**TASK DIRECTIONS:** Without including any images, reproduce each entry exactly.

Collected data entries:
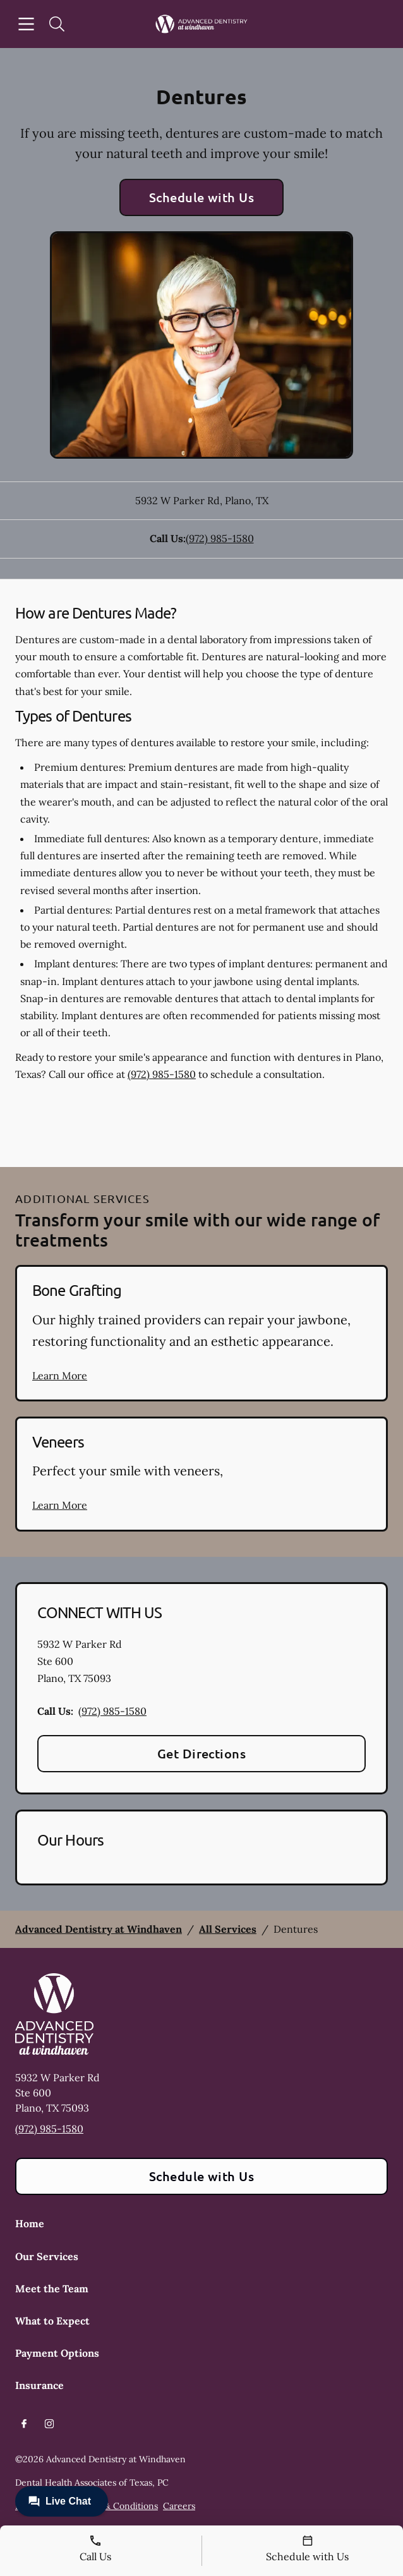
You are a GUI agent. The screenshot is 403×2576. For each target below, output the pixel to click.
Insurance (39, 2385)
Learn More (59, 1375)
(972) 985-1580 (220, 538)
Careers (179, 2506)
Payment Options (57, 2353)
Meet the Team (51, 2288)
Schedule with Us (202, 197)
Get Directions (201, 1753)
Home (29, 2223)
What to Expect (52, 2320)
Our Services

**REPLY:**
You are a GUI agent. The screenshot is 403×2576. For each target below, output the pixel to click.
Insurance (39, 2385)
Learn More (59, 1375)
(972) 985-1580 (220, 538)
Careers (179, 2506)
Payment Options (57, 2353)
Meet the Team (51, 2288)
Schedule with Us (202, 197)
Get Directions (201, 1753)
Home (29, 2223)
What to Expect (52, 2320)
Our Services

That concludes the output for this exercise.